» **DATA PROVIDED**
⁂

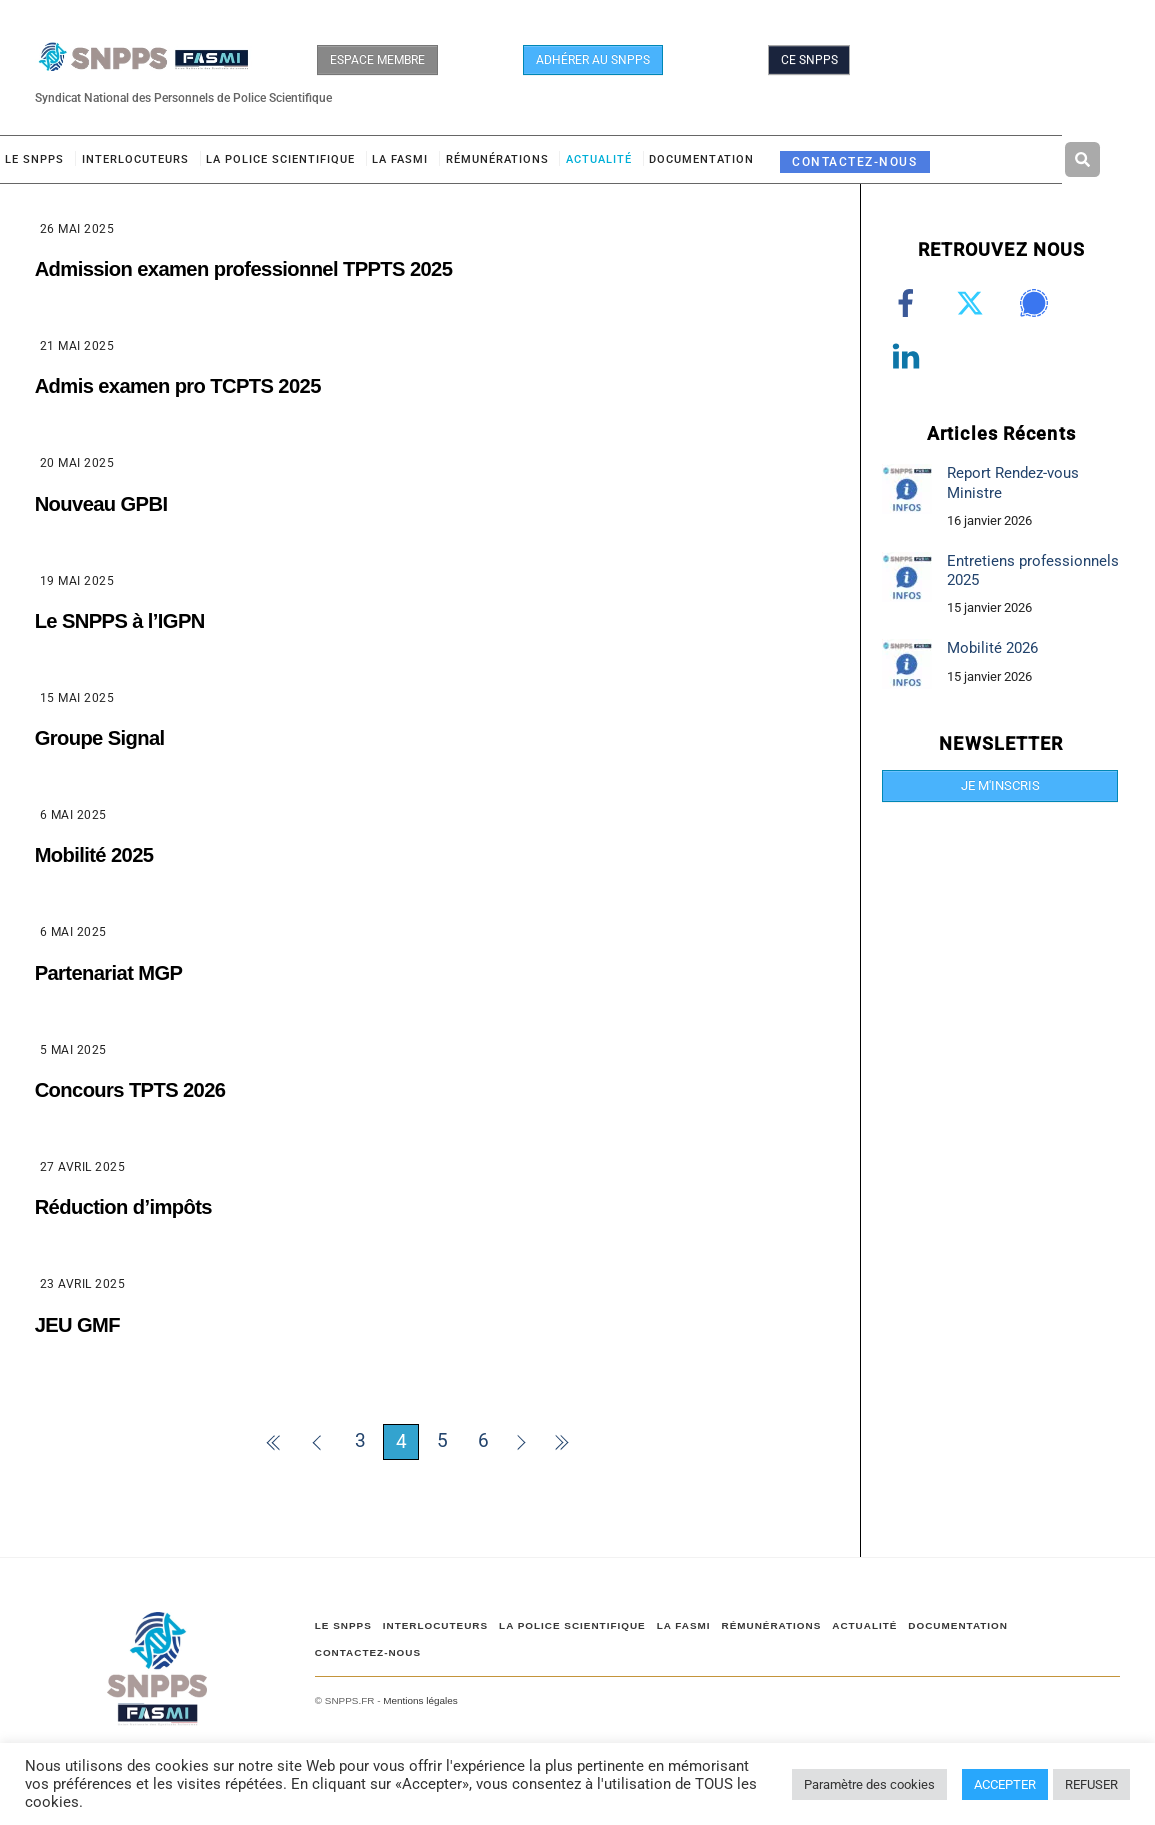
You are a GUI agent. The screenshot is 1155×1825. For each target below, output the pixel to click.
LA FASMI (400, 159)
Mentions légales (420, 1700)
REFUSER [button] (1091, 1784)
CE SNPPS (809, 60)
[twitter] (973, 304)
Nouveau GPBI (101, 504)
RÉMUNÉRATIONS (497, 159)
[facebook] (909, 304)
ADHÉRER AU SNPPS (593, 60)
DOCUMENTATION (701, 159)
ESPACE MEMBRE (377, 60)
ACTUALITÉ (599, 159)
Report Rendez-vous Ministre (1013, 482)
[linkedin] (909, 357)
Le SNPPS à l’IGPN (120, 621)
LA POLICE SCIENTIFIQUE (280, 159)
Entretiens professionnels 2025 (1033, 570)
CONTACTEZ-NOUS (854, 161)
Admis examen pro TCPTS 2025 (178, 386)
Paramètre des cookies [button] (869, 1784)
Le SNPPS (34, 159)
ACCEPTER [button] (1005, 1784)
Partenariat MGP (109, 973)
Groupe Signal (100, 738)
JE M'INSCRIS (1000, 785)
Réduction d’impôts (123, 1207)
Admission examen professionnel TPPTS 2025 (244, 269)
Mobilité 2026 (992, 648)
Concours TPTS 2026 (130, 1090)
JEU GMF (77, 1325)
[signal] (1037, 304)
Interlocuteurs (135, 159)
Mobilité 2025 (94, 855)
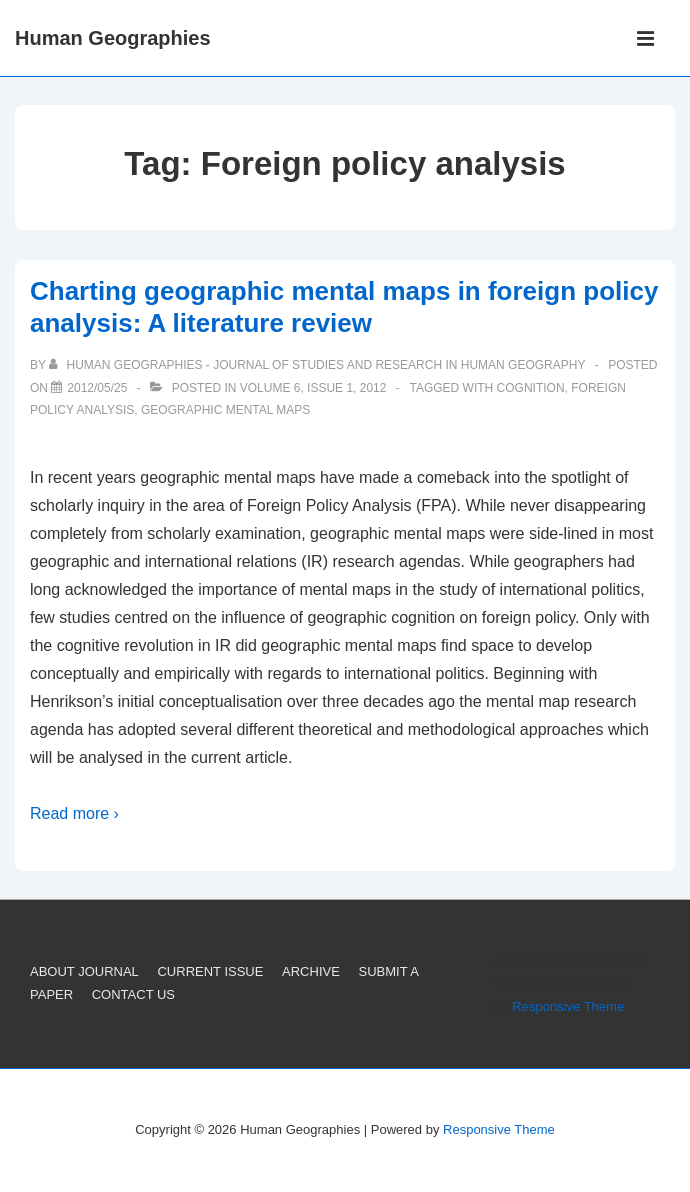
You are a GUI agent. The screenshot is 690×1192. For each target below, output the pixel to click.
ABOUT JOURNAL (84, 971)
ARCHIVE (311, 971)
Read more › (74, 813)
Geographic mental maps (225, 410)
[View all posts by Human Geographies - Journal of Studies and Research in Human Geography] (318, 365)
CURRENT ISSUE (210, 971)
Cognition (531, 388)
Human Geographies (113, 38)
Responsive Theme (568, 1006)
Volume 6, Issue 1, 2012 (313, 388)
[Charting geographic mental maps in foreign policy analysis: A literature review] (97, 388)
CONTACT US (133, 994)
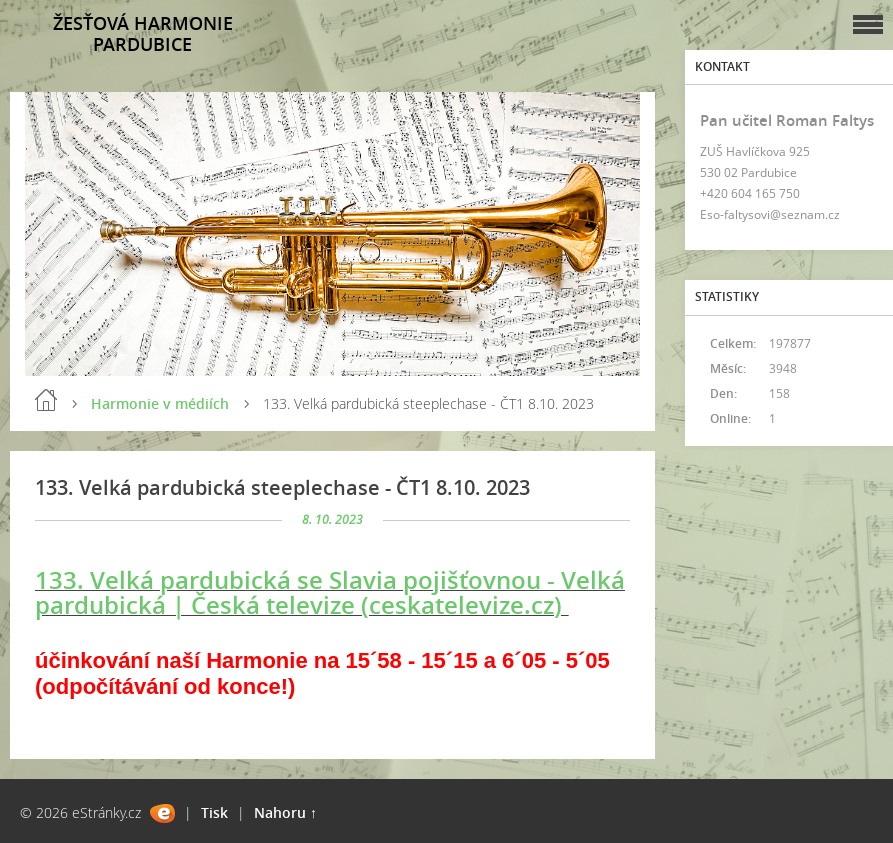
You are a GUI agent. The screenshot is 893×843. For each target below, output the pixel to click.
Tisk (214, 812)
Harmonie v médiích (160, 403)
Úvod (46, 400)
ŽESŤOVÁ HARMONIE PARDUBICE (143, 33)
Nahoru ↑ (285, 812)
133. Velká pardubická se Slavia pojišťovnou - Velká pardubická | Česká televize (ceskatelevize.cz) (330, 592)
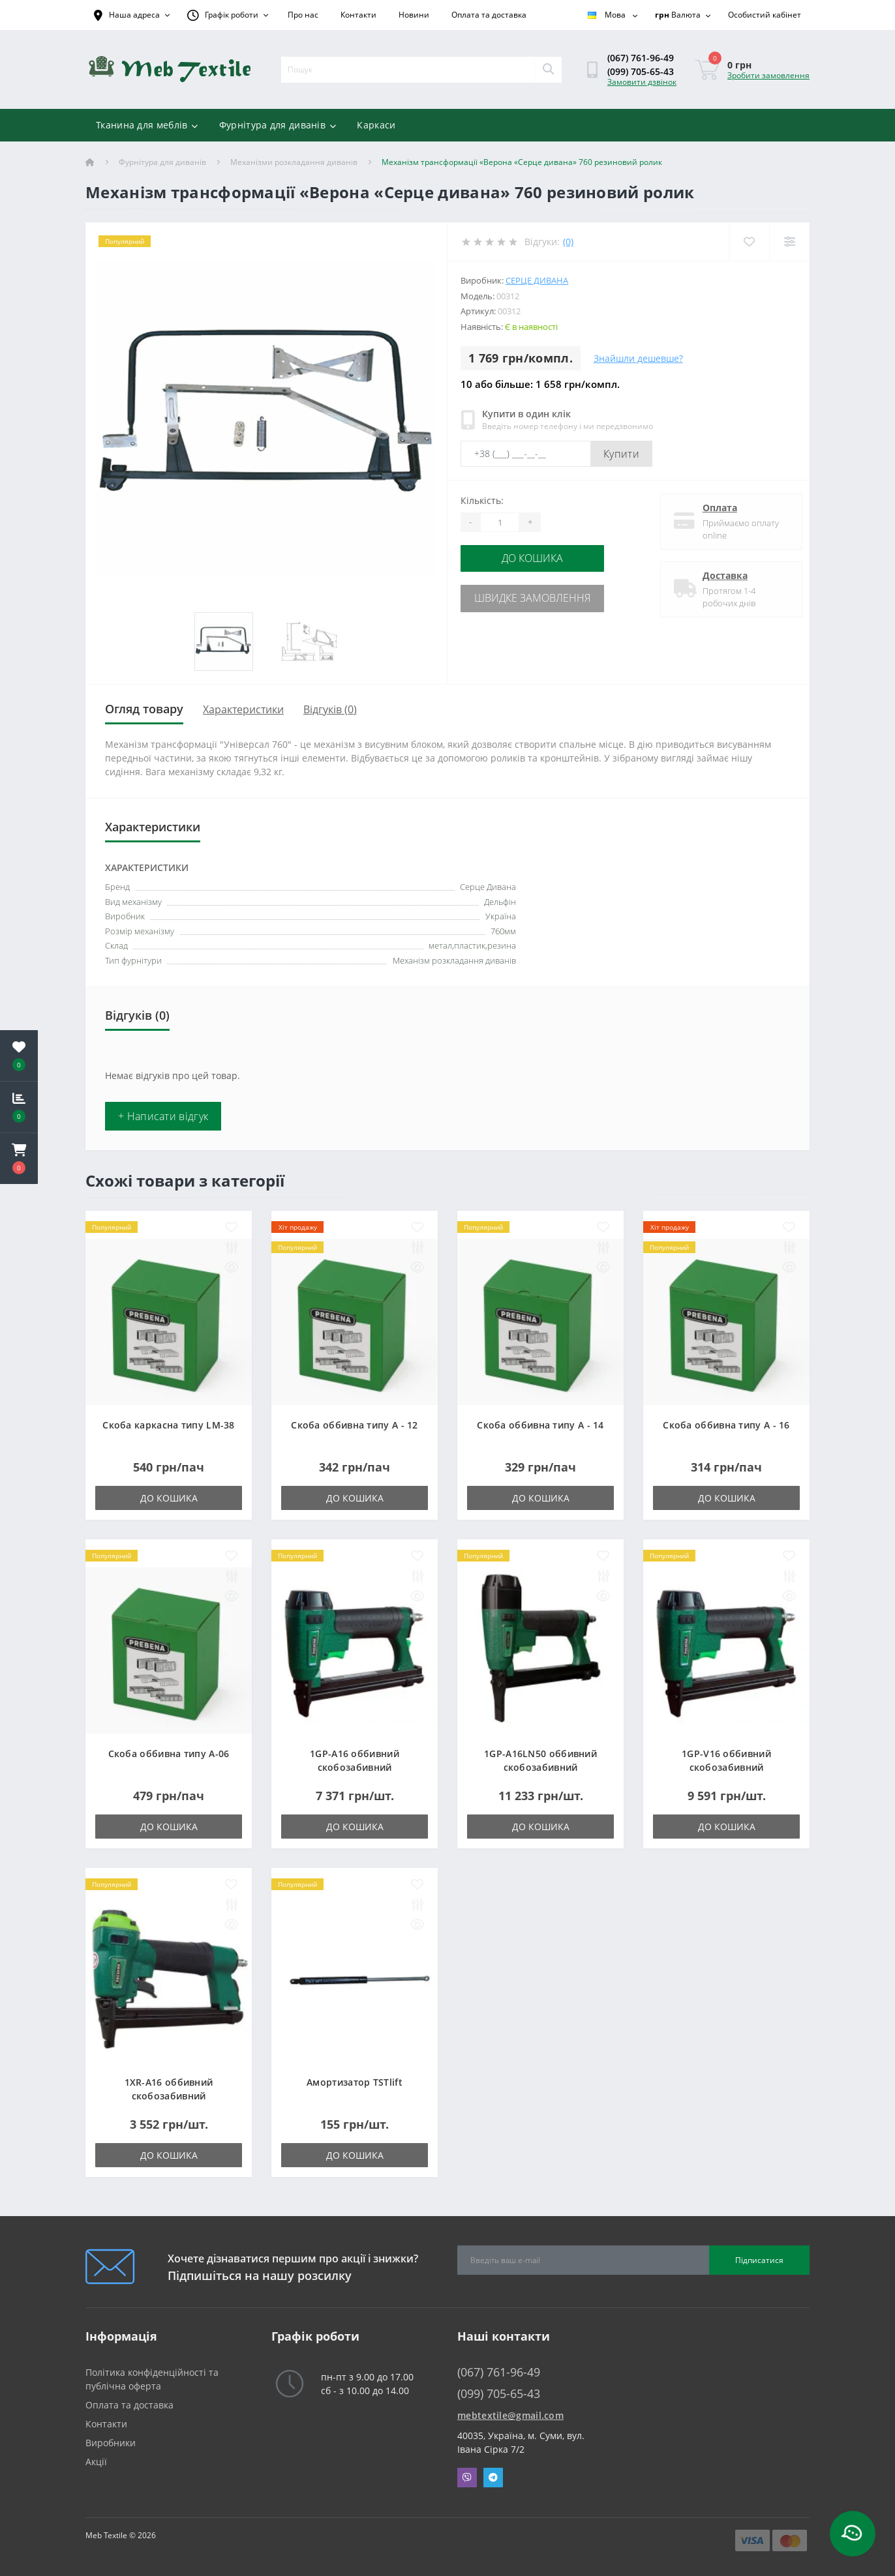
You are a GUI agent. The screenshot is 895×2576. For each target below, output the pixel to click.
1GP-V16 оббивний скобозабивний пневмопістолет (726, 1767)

⁂

» **ASSIGNED TASK**
Please return, exactly as written, the lines from the first line of the records above through the line containing "Tisk (214, 812)", both included, leaving out any pictures.

» **OUTPUT**
You are a GUI agent. The screenshot is 1155×1825. For each target below, output the pixel to click.
LA FASMI (400, 159)
Mentions légales (420, 1700)
REFUSER [button] (1091, 1784)
CE SNPPS (809, 60)
[twitter] (973, 304)
Nouveau GPBI (101, 504)
RÉMUNÉRATIONS (497, 159)
[facebook] (909, 304)
ADHÉRER AU SNPPS (593, 60)
DOCUMENTATION (701, 159)
ESPACE MEMBRE (377, 60)
ACTUALITÉ (599, 159)
Report Rendez-vous Ministre (1013, 482)
[linkedin] (909, 357)
Le SNPPS à l’IGPN (120, 621)
LA POLICE SCIENTIFIQUE (280, 159)
Entretiens professionnels 2025 (1033, 570)
CONTACTEZ-NOUS (854, 161)
Admis examen pro TCPTS 2025 (178, 386)
Paramètre des cookies [button] (869, 1784)
Le SNPPS (34, 159)
ACCEPTER [button] (1005, 1784)
Partenariat MGP (109, 973)
Groupe Signal (100, 738)
JE M'INSCRIS (1000, 785)
Réduction d’impôts (123, 1207)
Admission examen professionnel TPPTS 2025 (244, 269)
Mobilité 2026 (992, 648)
Concours TPTS 2026 (130, 1090)
JEU GMF (77, 1325)
[signal] (1037, 304)
Interlocuteurs (135, 159)
Mobilité 2025 (94, 855)
You are a GUI agent. The screenshot is 690×1192. For each target below, output the pixel to click.
ABOUT JOURNAL (84, 971)
ARCHIVE (311, 971)
Read more › (74, 813)
Geographic mental maps (225, 410)
[View all posts by Human Geographies - Journal of Studies and Research in Human Geography] (318, 365)
CURRENT ISSUE (210, 971)
Cognition (531, 388)
Human Geographies (113, 38)
Responsive Theme (568, 1006)
Volume 6, Issue 1, 2012 (313, 388)
[Charting geographic mental maps in foreign policy analysis: A literature review] (97, 388)
CONTACT US (133, 994)
You are a GUI agent. The screenshot is 893×843. For each target below, output the pixel to click.
Tisk (214, 812)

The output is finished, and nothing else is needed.